» **Data extracted from a collection**:
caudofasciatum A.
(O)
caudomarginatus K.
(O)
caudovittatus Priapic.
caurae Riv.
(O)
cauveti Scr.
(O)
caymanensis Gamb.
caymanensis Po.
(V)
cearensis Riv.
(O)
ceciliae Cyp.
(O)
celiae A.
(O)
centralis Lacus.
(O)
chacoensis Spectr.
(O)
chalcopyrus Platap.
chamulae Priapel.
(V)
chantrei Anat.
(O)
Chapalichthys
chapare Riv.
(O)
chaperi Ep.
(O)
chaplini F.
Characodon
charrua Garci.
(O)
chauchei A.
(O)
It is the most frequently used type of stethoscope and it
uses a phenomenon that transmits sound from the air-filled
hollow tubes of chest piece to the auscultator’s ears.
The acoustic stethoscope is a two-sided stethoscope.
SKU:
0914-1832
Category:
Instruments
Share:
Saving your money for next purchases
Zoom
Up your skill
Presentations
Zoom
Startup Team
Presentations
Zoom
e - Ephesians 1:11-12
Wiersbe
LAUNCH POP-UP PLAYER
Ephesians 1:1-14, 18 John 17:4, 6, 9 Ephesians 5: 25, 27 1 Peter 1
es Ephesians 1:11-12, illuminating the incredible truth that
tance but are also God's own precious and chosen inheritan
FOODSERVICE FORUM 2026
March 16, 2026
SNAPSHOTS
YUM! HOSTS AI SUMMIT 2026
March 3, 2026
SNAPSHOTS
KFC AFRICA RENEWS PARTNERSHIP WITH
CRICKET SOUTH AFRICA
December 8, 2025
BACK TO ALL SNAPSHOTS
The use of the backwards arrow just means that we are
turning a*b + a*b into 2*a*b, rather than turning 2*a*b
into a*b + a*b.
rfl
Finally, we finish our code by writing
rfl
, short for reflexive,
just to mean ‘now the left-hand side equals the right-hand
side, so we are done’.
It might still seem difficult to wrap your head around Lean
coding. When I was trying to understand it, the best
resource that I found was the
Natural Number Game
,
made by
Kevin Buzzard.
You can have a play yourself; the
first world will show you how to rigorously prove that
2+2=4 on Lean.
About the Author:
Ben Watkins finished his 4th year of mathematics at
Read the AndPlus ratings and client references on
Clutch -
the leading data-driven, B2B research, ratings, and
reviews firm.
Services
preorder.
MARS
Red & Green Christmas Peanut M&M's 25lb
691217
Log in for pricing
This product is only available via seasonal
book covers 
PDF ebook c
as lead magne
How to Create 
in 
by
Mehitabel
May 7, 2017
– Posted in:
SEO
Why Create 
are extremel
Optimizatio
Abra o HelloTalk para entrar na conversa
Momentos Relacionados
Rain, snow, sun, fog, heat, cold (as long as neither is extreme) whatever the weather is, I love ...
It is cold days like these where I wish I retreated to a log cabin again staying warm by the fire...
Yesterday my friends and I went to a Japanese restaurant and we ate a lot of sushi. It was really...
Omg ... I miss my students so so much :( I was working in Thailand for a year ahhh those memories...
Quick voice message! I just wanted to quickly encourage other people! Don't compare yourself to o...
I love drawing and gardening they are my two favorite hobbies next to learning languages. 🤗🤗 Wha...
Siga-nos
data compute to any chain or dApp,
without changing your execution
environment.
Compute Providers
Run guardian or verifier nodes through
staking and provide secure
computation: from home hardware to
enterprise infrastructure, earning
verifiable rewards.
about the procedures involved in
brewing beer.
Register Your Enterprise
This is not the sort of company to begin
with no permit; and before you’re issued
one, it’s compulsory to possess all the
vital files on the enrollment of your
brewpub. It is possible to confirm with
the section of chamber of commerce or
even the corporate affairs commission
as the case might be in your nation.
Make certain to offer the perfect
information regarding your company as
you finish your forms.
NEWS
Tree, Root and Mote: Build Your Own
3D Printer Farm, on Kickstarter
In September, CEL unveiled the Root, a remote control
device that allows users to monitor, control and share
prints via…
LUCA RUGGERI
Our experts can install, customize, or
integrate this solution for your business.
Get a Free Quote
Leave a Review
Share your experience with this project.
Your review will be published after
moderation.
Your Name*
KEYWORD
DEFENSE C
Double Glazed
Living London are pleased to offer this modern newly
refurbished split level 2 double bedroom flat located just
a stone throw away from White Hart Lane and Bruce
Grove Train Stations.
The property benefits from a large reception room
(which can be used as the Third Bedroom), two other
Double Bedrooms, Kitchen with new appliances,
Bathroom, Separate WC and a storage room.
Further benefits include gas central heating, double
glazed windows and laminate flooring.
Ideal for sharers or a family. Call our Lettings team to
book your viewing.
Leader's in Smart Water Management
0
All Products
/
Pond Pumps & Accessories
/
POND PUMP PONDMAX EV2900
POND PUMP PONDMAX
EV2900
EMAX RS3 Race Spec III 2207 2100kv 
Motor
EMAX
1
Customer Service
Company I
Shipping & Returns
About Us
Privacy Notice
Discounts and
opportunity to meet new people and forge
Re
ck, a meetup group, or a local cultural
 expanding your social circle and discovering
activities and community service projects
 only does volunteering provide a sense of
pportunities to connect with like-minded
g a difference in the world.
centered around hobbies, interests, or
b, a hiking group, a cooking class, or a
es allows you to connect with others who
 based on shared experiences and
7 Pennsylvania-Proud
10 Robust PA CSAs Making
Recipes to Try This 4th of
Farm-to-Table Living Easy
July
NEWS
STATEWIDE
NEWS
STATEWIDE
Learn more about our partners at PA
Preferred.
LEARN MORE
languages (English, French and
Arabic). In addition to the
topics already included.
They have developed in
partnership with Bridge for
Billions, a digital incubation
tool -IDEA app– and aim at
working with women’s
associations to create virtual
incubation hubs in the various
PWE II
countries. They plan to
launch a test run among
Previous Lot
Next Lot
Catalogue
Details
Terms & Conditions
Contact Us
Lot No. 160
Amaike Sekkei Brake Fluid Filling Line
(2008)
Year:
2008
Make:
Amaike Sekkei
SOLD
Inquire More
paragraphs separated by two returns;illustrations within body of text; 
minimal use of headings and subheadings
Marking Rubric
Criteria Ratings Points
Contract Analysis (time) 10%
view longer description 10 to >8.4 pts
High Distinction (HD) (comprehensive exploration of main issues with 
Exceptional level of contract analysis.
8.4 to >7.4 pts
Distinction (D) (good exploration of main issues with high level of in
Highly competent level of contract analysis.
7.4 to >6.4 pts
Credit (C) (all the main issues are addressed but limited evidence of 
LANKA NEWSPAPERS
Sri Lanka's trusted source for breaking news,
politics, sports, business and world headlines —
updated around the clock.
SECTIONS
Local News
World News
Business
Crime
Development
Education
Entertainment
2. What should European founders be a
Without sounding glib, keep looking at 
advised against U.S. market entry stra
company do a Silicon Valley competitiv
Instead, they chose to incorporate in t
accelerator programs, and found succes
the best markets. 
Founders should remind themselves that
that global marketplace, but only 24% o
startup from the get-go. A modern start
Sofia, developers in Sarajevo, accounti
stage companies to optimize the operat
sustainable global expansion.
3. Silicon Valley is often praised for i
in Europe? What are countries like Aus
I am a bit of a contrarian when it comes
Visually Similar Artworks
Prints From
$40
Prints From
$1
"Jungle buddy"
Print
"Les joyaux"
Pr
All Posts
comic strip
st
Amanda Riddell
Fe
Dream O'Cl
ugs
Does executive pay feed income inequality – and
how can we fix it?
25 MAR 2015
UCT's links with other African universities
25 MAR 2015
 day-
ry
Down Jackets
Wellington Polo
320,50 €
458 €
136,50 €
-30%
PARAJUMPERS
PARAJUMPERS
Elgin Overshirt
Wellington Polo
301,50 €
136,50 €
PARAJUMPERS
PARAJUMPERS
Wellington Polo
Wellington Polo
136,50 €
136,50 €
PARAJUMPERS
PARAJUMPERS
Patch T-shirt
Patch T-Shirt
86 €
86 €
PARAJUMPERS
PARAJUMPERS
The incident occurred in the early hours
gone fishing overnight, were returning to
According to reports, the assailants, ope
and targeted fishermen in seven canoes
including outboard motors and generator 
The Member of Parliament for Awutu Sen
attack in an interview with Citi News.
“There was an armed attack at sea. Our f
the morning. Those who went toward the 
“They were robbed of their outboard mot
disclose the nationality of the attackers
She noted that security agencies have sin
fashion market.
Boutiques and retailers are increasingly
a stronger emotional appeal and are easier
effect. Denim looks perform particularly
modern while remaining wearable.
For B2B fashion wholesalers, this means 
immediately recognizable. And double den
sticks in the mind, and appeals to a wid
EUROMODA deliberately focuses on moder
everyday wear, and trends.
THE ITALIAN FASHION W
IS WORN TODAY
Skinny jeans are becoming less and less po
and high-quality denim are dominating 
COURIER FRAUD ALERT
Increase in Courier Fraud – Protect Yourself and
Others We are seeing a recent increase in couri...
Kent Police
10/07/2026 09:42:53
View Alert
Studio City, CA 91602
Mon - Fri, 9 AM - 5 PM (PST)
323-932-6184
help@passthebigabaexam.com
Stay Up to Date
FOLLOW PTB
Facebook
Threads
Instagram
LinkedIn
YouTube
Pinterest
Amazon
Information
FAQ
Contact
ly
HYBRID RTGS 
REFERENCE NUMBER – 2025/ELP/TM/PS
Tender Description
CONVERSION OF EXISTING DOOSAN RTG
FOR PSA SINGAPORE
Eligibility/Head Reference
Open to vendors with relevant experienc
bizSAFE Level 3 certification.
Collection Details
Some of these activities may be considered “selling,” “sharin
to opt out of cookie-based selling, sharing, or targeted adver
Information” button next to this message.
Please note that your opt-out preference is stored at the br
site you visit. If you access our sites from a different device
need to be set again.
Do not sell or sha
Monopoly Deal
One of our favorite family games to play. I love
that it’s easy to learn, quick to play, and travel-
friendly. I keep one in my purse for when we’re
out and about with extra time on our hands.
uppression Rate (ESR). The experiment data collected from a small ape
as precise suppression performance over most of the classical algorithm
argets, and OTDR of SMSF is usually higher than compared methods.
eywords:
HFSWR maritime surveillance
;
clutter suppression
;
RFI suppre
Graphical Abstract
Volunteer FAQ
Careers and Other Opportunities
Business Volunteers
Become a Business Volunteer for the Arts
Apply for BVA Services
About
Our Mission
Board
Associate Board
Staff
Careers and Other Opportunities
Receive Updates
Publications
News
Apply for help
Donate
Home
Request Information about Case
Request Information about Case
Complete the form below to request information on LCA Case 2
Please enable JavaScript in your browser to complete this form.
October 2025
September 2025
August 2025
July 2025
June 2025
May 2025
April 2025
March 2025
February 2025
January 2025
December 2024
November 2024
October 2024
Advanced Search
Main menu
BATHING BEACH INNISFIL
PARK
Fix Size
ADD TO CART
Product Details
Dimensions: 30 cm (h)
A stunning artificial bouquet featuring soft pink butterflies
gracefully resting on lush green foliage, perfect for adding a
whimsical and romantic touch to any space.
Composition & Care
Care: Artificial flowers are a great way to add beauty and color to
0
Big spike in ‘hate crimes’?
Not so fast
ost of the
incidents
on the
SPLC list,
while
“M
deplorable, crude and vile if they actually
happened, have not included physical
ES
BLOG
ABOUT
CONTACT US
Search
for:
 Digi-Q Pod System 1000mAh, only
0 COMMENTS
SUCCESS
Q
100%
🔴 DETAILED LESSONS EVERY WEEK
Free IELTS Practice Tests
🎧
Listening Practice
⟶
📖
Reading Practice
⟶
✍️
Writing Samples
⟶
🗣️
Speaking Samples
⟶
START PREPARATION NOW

» **EXERCISE REQUIREMENTS**:
Every line above from the line with "that it’s easy" to the line with "August 2025", both included, must be reproduced exactly, and no other line may appear.

» **SOLUTION TO THIS TASK**:
that it’s easy to learn, quick to play, and travel-
friendly. I keep one in my purse for when we’re
out and about with extra time on our hands.
uppression Rate (ESR). The experiment data collected from a small ape
as precise suppression performance over most of the classical algorithm
argets, and OTDR of SMSF is usually higher than compared methods.
eywords:
HFSWR maritime surveillance
;
clutter suppression
;
RFI suppre
Graphical Abstract
Volunteer FAQ
Careers and Other Opportunities
Business Volunteers
Become a Business Volunteer for the Arts
Apply for BVA Services
About
Our Mission
Board
Associate Board
Staff
Careers and Other Opportunities
Receive Updates
Publications
News
Apply for help
Donate
Home
Request Information about Case
Request Information about Case
Complete the form below to request information on LCA Case 2
Please enable JavaScript in your browser to complete this form.
October 2025
September 2025
August 2025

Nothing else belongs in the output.